Combine a banking system that’s broke with a Greek government that many people believe will pull out of the Euro and the public in Greece has lost all confidence in their banks. Money is pouring out of Greek banks.

But, whether Greece pulls out of the Euro in the short term or not, there’s a fundamental disconnect in Europe. Europe’s banks and markets are tied together by one currency but there’s no comparable structure in place to guarantee those banks. Next to that is a related issue: why should Germany in particular get on board with guaranteeing banks that are caught in the mess of structural problems that are Greece, Spain and Italy? Thus the demand for outside oversight of the Greek budget.

More and more, there only seem to be two scenarios on the table. The first is the collapse in part or in full of the common currency. That way lies decades of cleanup and (at least) a massive recession that will spread world-wide. The other path being discussed is a form of European Federalism. This would (at least short term) be a step or two short of the so-called United State of Europe but it would still centralize much of the authority on taxing, budgets and managing the European capital system in Brussels. European voters have repeatedly rejected the so called United States of Europe. They fear loosing their individual identities. Do they fear the dissolution of the common currency enough to develop the political will to move to Federalism?

And, if Europe does move that way, it does so by accepting joining the Americans in what we’ve been doing since 1970: socializing risk. You can’t have a single economic entity with hundreds of millions of people under free market capitalism and not socialize the risks in the financial systems, because the alternative is to watch that system and your economy collapse every recession or so.

Socializing risk has a cost. Some have calculated that the average systemic banking crisis cost 13% of GDP to clean up and resulted in a loss of 20% of GDP.3 But, there’s a little more to this puzzle. As one participant in a discussion on CBC’s ideas program a few days ago noted, European economic growth has steadily dropped over the course of the European Project. The current world economic model that marries capitalism to free markets has been working better in most people’s eyes than the long-gone Soviet-style command and control economic system. But issues like socialized risk, the requirement for indefinite growth and the problems we are seeing –the crisis in Europe, the systemic the stagnation in the U.S. and the developing strains in China– beg two questions: can the current model be fixed and is a better model possible?

1 Emergency Banking Act
2 Interbank Lending. Many people blame the spike directly on the US Government refusal to bail out Lehman brothers. There are other arguments. Why the credit markets blew up doesn’t matter for the basic point.
3 Bank runs

Note: all of the linked sources are Wikipedia. While I drew on many additional sources putting together this piece, Wikipedia’s articles in this are solid pieces that provide further links back to various sources. The fact that any group of three economists will have four opinions on a subject pretty much guarantees that, if you want to get a reasonably complete range of opinions that deeply covers the problems in Europe, you’re going to need to read more than a few pages.
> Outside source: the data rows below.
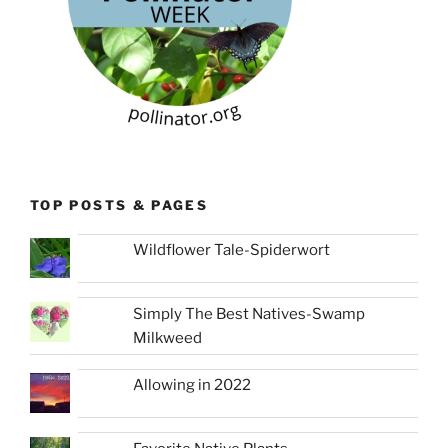
TOP POSTS & PAGES
Wildflower Tale-Spiderwort
Simply The Best Natives-Swamp
Milkweed
Allowing in 2022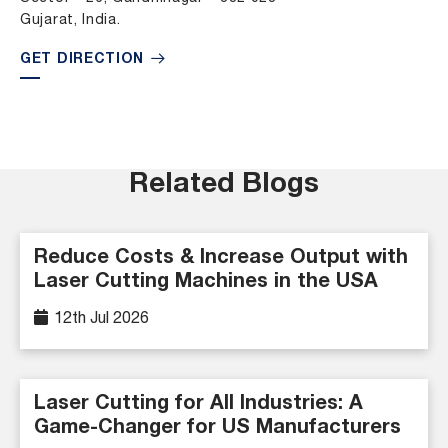
Gujarat, India.
GET DIRECTION
Related Blogs
Reduce Costs & Increase Output with
Laser Cutting Machines in the USA
12th Jul 2026
Laser Cutting for All Industries: A
Game-Changer for US Manufacturers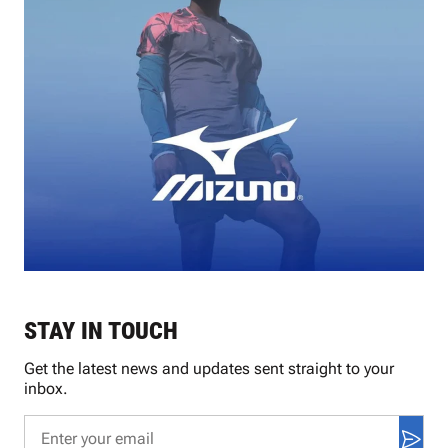
STAY IN TOUCH
Get the latest news and updates sent straight to your
inbox.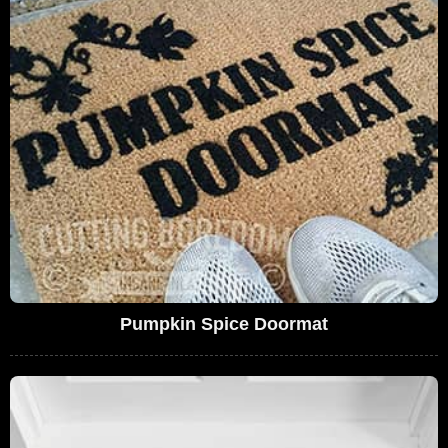
Pumpkin Spice Doormat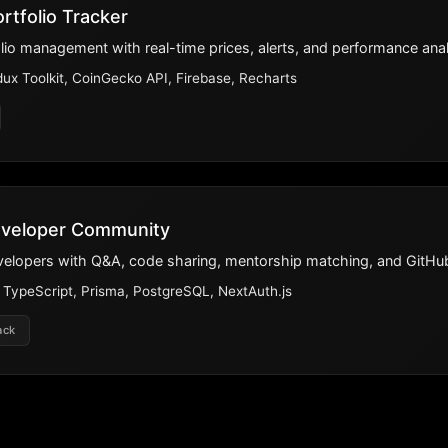
rtfolio Tracker
lio management with real-time prices, alerts, and performance anal
ux Toolkit, CoinGecko API, Firebase, Recharts
eveloper Community
evelopers with Q&A, code sharing, mentorship matching, and GitHub
, TypeScript, Prisma, PostgreSQL, NextAuth.js
ack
Update: The story in Europe is changing so fast that this piece was drafted Saturday, went through a major rewrite (instead of a simple edit) before I posted it Sunday and the, this morning, news hit of the 100B Euro Rescue of Spanish Banks. Stock markets around the world spent the day going south. A few hours ago, the Wall Street Journal published an editorial by Chris Noyer (Governor of the Banque de France) advocating a milder version of the Fiscal Federalism I describe above.